While the elimination of FEMA may or may not be on the table, members of the AFC’s Washington delegation who spoke with SMN didn’t seem overly supportive of the agency simply “going away.” All, however, strongly support the idea of sending federal recovery funds directly to lower levels of government.
“The Stafford Act [which enables federal disaster recovery] was enacted at a time where there were no electronic funds transfers and we didn’t have the capability to share information like we do today,” said Honeycutt, a retired Army colonel specializing in logistics. “I think that the Act needs to be rewritten, and I would very much advocate for moving the funds and the recovery to the tip of the spear at the state level. Six months in, and we have received zero federal dollars from FEMA. That speaks for itself.”
Honeycutt, who continues to wait on Madison County’s $196 million, still sees a need for federal oversight of the process, as does Pritchett, who is waiting on Lake Lure’s $370 million. Pritchett, though, has significant concerns about state control.
“I think we need to recognize the fact that the states are probably not as well equipped as they need to be, because they haven’t needed to be the sole distributors of this money,” she said.
The North Carolina Office of Recovery and Resiliency, a disaster management agency conceived after Hurricane Matthew in 2016, has faced intense criticism over massive budget overruns and claims of mismanagement dating back to Hurricane Florence in 2018.
Both Smathers and Rogers — a Democrat and a Republican, respectively — seem to agree that county government would be the best place for recovery monies to be handled. More local know-how. Less red tape. Fewer quick trips to the airport.

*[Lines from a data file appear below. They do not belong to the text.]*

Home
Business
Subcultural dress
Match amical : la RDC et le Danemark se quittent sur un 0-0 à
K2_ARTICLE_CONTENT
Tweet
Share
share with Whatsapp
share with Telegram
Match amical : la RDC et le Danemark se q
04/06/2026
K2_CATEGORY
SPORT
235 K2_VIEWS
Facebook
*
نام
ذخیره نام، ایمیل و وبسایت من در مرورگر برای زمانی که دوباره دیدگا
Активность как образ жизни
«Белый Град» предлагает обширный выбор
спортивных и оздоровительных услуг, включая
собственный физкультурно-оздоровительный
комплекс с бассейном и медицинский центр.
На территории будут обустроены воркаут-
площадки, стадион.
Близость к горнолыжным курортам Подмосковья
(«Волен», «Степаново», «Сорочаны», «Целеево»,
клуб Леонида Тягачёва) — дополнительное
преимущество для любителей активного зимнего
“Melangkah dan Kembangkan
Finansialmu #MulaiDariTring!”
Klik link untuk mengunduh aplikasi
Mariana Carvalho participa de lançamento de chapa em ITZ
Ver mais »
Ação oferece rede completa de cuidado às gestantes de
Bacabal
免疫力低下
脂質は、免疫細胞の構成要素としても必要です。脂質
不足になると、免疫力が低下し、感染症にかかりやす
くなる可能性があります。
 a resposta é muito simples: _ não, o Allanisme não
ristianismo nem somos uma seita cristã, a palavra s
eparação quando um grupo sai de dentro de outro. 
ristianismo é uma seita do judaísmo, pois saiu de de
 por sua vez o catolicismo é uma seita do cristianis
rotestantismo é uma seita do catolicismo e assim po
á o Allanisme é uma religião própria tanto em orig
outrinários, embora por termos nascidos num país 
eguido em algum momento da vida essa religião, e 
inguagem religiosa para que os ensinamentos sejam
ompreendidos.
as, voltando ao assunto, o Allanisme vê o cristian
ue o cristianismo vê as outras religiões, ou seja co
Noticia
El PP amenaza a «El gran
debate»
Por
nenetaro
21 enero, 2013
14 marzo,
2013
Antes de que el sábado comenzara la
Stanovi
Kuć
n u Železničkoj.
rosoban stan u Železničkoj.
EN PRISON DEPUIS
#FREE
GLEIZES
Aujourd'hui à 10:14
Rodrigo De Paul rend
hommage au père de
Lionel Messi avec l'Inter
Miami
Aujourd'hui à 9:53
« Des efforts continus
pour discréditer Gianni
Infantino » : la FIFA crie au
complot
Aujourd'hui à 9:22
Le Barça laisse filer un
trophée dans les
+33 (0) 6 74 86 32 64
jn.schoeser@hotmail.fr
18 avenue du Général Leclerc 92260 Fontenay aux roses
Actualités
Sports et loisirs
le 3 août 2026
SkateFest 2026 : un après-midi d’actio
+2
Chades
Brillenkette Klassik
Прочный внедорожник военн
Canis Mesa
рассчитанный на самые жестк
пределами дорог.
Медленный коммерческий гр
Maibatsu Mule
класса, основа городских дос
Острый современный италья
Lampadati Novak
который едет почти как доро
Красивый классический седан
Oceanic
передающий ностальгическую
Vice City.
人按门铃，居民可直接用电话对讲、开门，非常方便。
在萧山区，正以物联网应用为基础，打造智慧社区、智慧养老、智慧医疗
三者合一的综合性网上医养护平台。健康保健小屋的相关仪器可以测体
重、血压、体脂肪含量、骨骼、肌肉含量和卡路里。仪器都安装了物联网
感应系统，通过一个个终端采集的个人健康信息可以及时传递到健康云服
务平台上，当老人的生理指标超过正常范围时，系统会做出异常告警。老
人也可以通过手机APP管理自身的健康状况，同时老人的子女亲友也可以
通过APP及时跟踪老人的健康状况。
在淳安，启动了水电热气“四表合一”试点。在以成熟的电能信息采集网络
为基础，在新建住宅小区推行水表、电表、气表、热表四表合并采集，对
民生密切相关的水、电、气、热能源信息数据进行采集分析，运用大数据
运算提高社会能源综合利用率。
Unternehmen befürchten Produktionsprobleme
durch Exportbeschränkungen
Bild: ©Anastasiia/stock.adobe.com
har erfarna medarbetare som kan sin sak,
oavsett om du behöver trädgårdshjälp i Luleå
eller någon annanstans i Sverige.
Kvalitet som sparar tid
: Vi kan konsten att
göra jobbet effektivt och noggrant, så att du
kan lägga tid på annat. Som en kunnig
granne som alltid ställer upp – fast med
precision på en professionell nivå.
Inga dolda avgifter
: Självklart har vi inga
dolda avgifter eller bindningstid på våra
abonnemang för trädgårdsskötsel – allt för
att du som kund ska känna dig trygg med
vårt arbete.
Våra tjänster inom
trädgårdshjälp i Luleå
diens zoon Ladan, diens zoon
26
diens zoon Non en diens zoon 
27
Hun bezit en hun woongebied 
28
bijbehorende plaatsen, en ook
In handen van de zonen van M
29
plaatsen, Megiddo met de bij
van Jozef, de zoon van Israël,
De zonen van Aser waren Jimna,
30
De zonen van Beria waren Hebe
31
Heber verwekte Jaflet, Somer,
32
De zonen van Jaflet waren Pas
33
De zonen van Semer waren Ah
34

Canton Mayor Zeb Smathers (left, facing away) makes a point with Sen. Ted Budd. Tony McEwen photo
“I think I have reached the point with it now being my second storm that I agree FEMA needs major, major changes,” said Smathers, still waiting on $1 million from 2021, still waiting on $1 million for local schools from 2021, still waiting on $9.7 million from six months ago. “Do I think that FEMA needs to cease to exist? No, I do not. I think they have a major role to play at the federal level. I think Brandon [Rogers] said this, and I agree with him — you give the people of Western North Carolina the resources, we’ll do our job. You can hold us accountable, but get us the money that we were promised. It’s just sitting there.”
Rogers says he told FEMA Director of Public Assistance Robert Pesapane that the entire disaster recovery process could, and should, and must, be simpler.
“Hold us accountable. We’re held accountable every day for federal and state dollars. This is no different. I feel like direct funding is what needs to happen. Each county knows what they need to do with that funding. We’ll prove that we can do the job. I’m not saying you have to totally do away with FEMA,” said Rogers, who’s presumably keeping that crisp suit pressed, “but it definitely needs to be reformed and restructured.”